H. Trench Backfill. The trench backfill shall be defined as the zone between
the top of the pipe bedding and the bottom of the pavement section, top
soil, building subgrade or other similar upper stratum.
Installation of backfill shall be in conformance with the Standard
Specifications and Standard Details, unless modified by the Geotechnical
Engineer for inclusion in the Special Provisions. The Geotechnical
Engineer shall be available for consultation during construction to assess
actual site conditions. Special emphasis shall be placed on specifying
maximum lift thicknesses, need for evenly spreading backfill lifts, degree
of compaction, number and types of compaction tests, and any disallowed
methods of compaction.
Backfill below the water table shall generally be granular permeable
material or other suitable materials to allow maintenance of natural
subsurface groundwater flow and avoid compaction challenges in wet
conditions.
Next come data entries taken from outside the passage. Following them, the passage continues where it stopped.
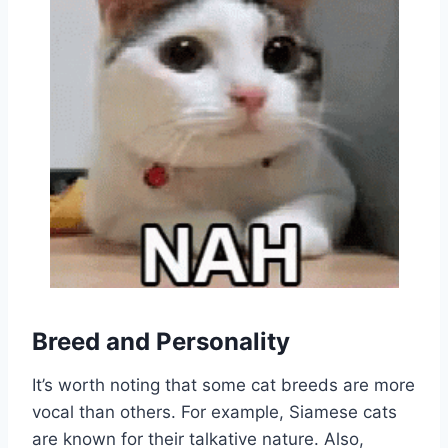
Breed and Personality
It’s worth noting that some cat breeds are more
vocal than others. For example, Siamese cats
are known for their talkative nature. Also,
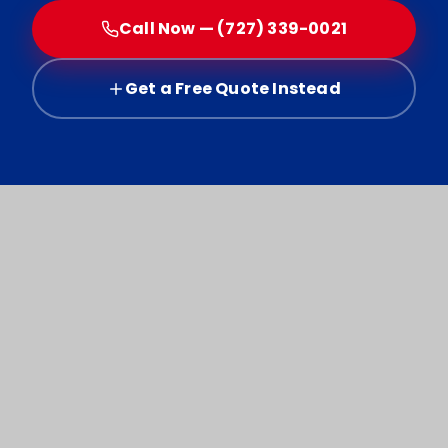
Call Now — (727) 339-0021
Get a Free Quote Instead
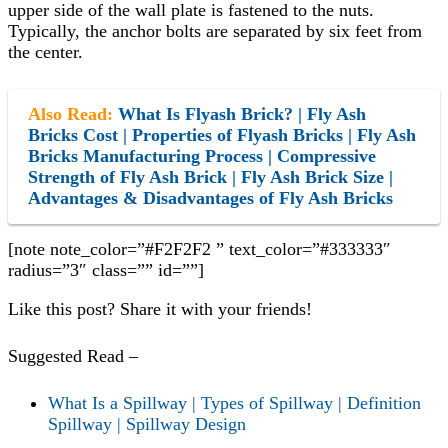
upper side of the wall plate is fastened to the nuts.
Typically, the anchor bolts are separated by six feet from
the center.
Also Read:
What Is Flyash Brick? | Fly Ash
Bricks Cost | Properties of Flyash Bricks | Fly Ash
Bricks Manufacturing Process | Compressive
Strength of Fly Ash Brick | Fly Ash Brick Size |
Advantages & Disadvantages of Fly Ash Bricks
[note note_color=”#F2F2F2 ” text_color=”#333333″
radius=”3″ class=”” id=””]
Like this post? Share it with your friends!
Suggested Read –
What Is a Spillway | Types of Spillway | Definition
Spillway | Spillway Design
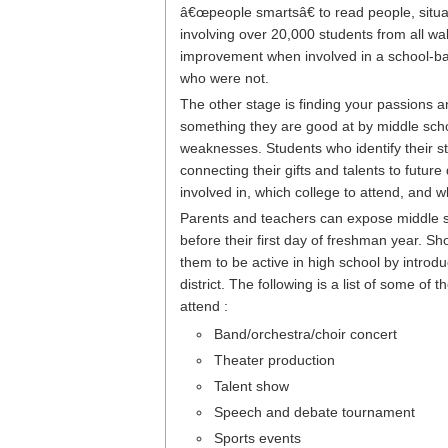
â€œpeople smartsâ€ to read people, sit
involving over 20,000 students from all wa
improvement when involved in a school-ba
who were not.
The other stage is finding your passions 
something they are good at by middle scho
weaknesses. Students who identify their 
connecting their gifts and talents to future 
involved in, which college to attend, and w
Parents and teachers can expose middle sc
before their first day of freshman year. 
them to be active in high school by introdu
district. The following is a list of some o
attend :
Band/orchestra/choir concert
Theater production
Talent show
Speech and debate tournament
Sports events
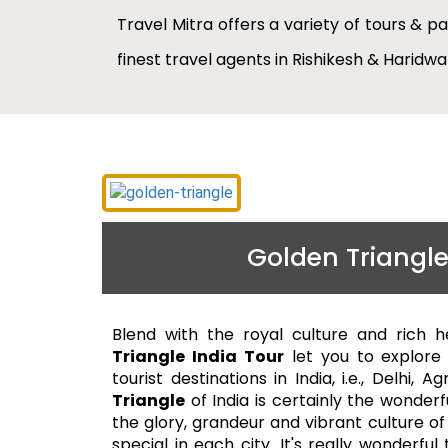
Travel Mitra offers a variety of tours & p
finest travel agents in Rishikesh & Haridw
Golden Triangle
Blend with the royal culture and rich h
Triangle India Tour
let you to explore
tourist destinations in India, i.e., Delhi, 
Triangle
of India is certainly the wonderf
the glory, grandeur and vibrant culture of
special in each city. It's really wonderfu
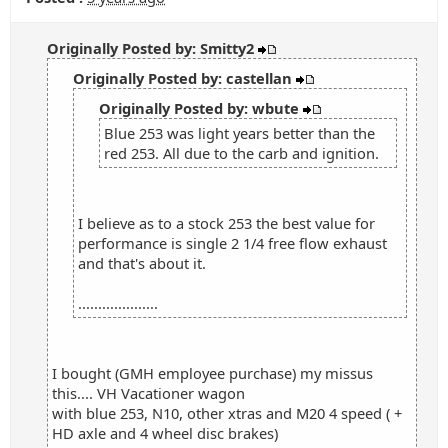
Originally Posted by: Smitty2
Originally Posted by: castellan
Originally Posted by: wbute
Blue 253 was light years better than the
red 253. All due to the carb and ignition.
I believe as to a stock 253 the best value for
performance is single 2 1/4 free flow exhaust
and that's about it.
....................
I bought (GMH employee purchase) my missus
this.... VH Vacationer wagon
with blue 253, N10, other xtras and M20 4 speed ( +
HD axle and 4 wheel disc brakes)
Where approved for use, backfill requiring compaction shall be
installed in dewatered trenches. The design water table elevation shall be
determined by the Geotechnical Engineer based on review of borings data
and other available information.
I. Controlled Low Strength Material (CLSM). For sewers located within
roadways, CLSM shall be used as the backfill material above the water
table to minimize potential pavement settlement. CLSM shall be self
compacting and capable of being excavated with hand tools. The mix
design shall produce a uniform, flowable mixture that is essentially self-
leveling when placed. The 28-day compressive strength shall be between
50 and 150 pounds per square inch (psi). Higher strength CLSM may be
permitted on a case-by-case basis such as when the CLSM must be
tremied.
J. Shoring and Dewatering. Shoring and dewatering shall primarily be the
responsibility of the construction contractor. The Contract Documents
may include appropriate soils and groundwater information, precautionary
notes, and disallowed construction practices in the contract documents to
help minimize the risk of construction problems and to promote
satisfactory long-term performance.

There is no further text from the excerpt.